What to do: The task calls for the lines from the start of the entries below through the line with "pyautogui.click(x=<x>, y=<y>)", given again verbatim, with every picture dropped.

Records from a data source:
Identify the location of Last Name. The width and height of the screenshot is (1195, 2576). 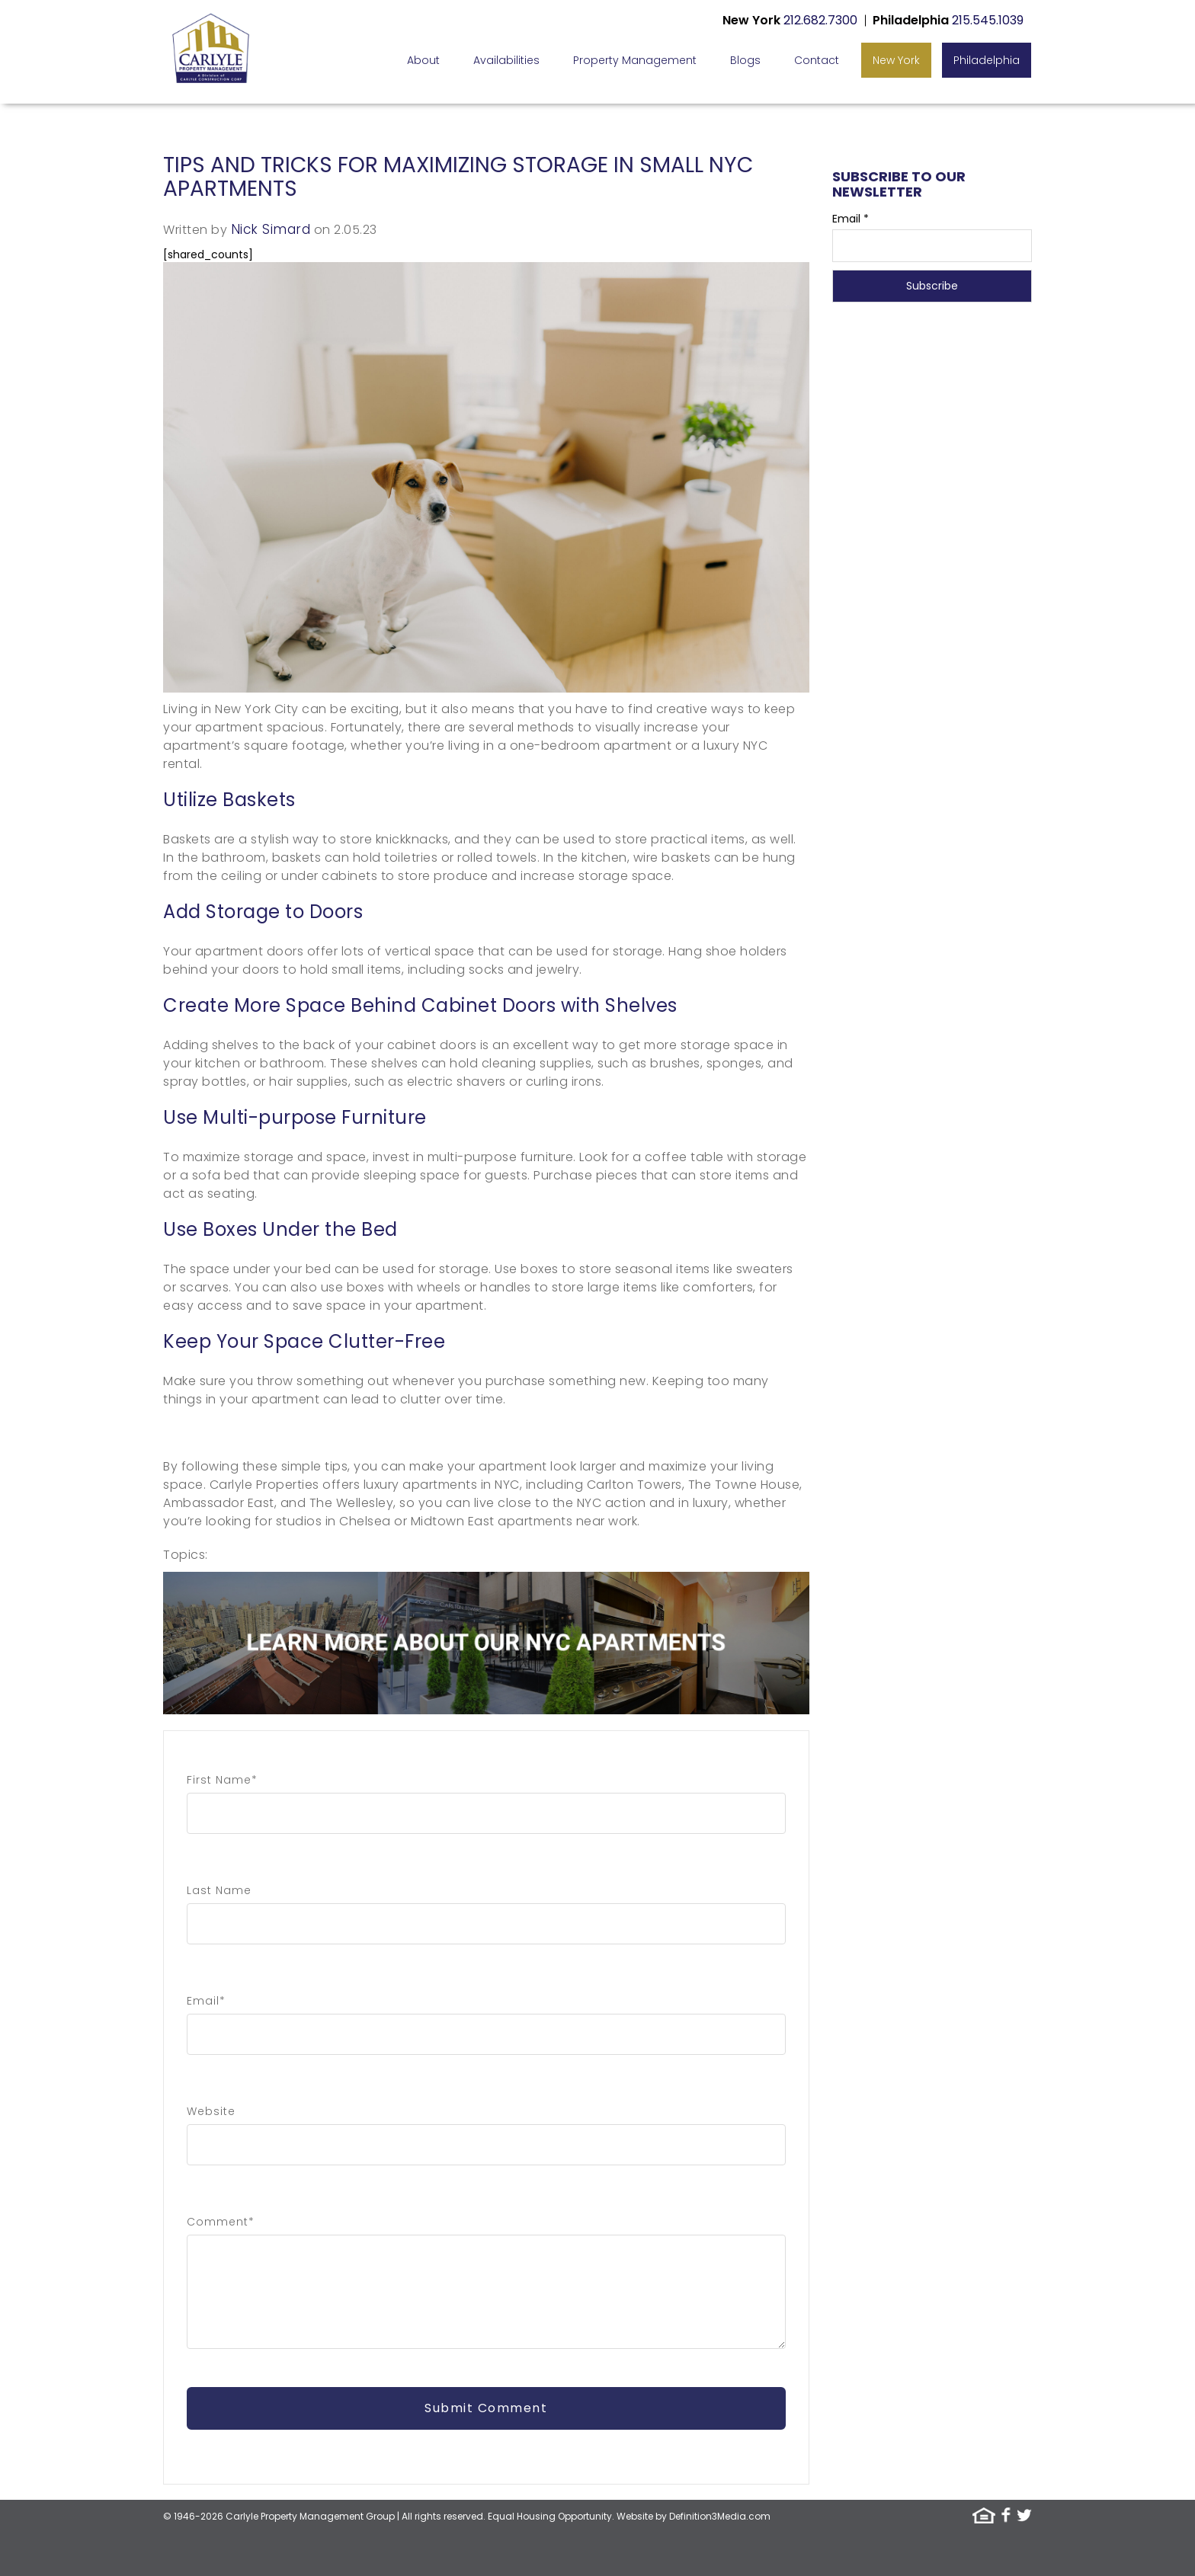
(219, 1890).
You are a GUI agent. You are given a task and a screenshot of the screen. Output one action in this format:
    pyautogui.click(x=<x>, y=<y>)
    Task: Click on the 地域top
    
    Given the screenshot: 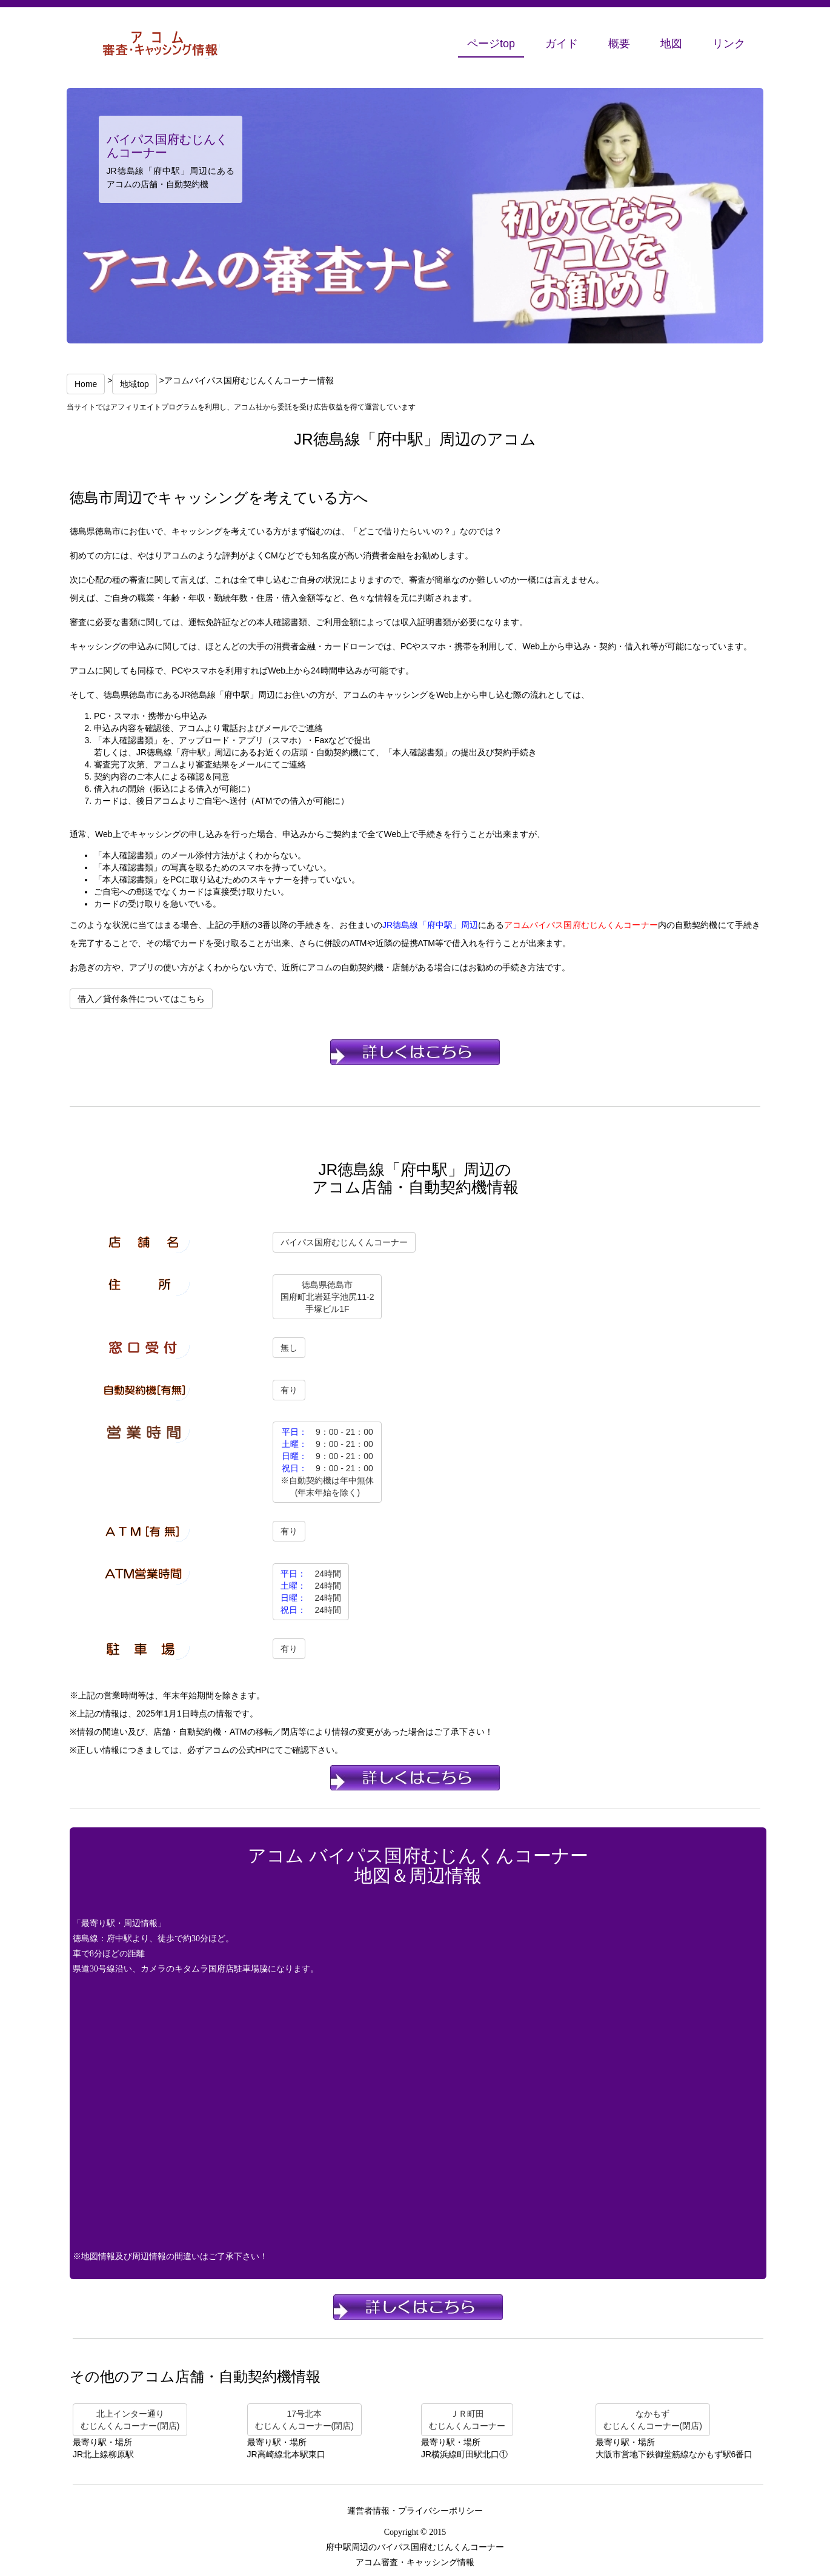 What is the action you would take?
    pyautogui.click(x=134, y=384)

Task result:
Identify the location of Last Name. The width and height of the screenshot is (1195, 2576). 
(219, 1890).
You are a GUI agent. You are given a task and a screenshot of the screen. Output one action in this format:
    pyautogui.click(x=<x>, y=<y>)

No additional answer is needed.